The solutions these scientists need are bespoke and share little in common. They also have fixed grant funding.
In 2009 I made $15/hr working with some PhDs and grad students in a couple different labs to automate their workflows - I was the highest paid person in the room most of the time.
In one case, we used mdftools to literally use the original excel spreadsheet as our logic engine.
I can easily imagine after spending years or decades devoted to discovering a scientific breakthrough that some could be tempted to slightly alter the data. I believe there was some scandal about this a few years back with climate data. Fixing this is however something that AI would do fairly well.
Identifying it is something AI could do well, though. It’s very good at finding patterns - that’s kind of essential to how it works.
But AI can also hallucinate data. I am not sure this is an area for an automatic "AI is better than humans". Honesty is very important in science. There were even fake articles generated:
https://www.thelancet.com/journals/lancet/article/PIIS0140-6...

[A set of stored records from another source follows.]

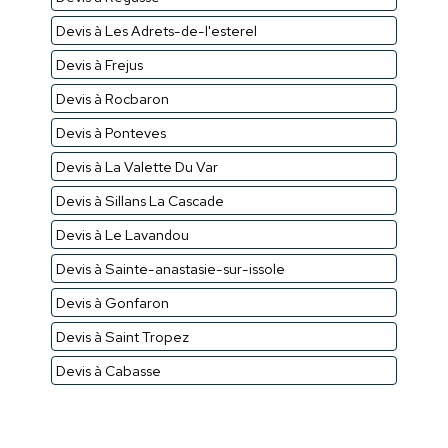
Devis à Les Adrets-de-l'esterel
Devis à Frejus
Devis à Rocbaron
Devis à Ponteves
Devis à La Valette Du Var
Devis à Sillans La Cascade
Devis à Le Lavandou
Devis à Sainte-anastasie-sur-issole
Devis à Gonfaron
Devis à Saint Tropez
Devis à Cabasse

And some other article I forgot, about arsene or some other ion being used in/for DNA or so. Turned out to be totally fabricated. Right now I don't remember the name of the article; was from some years ago.
Recent example I found (semi-accidentally, I was only looking for microscopy related courses):
https://ufind.univie.ac.at/de/course.html?lv=301053&semester...

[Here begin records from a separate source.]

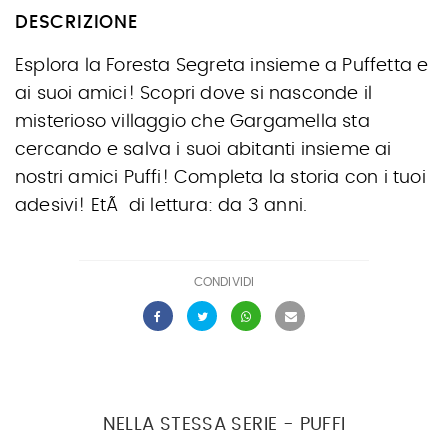
DESCRIZIONE
Esplora la Foresta Segreta insieme a Puffetta e
ai suoi amici! Scopri dove si nasconde il
misterioso villaggio che Gargamella sta
cercando e salva i suoi abitanti insieme ai
nostri amici Puffi! Completa la storia con i tuoi
adesivi! EtÃ di lettura: da 3 anni.
CONDIVIDI
NELLA STESSA SERIE - PUFFI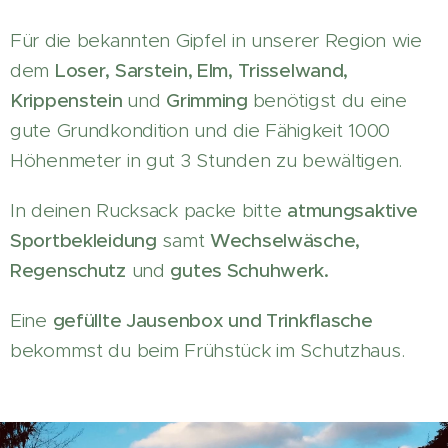
Für die bekannten Gipfel in unserer Region wie
dem
Loser, Sarstein, Elm, Trisselwand,
Krippenstein
und
Grimming
benötigst du eine
gute Grundkondition und die Fähigkeit 1000
Höhenmeter in gut 3 Stunden zu bewältigen.
In deinen Rucksack packe bitte
atmungsaktive
Sportbekleidung
samt
Wechselwäsche,
Regenschutz
und
gutes Schuhwerk.
Eine
gefüllte Jausenbox und Trinkflasche
bekommst du beim Frühstück im Schutzhaus.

At the end of the description it has:
"Übersetzt mit DeepL.com (kostenlose Version)"
This means, in english, "translated via DeepL.com (free version)" aka the not-paid-for version. What I found baffling is that even for a single paragraph, some are too lazy to write stuff on their own - or, at the least, remove that disclaimer. Other people also pointed out that they saw this in autogenerated brochures/booklets, in the USA for instance; think I saw this about 3 months ago but I forgot which booklet it was. But the whole booklet was AI-autogenerated. To me this is all spam. I can not want to be bothered to read AI "content" when it is really just glorified slop-spam.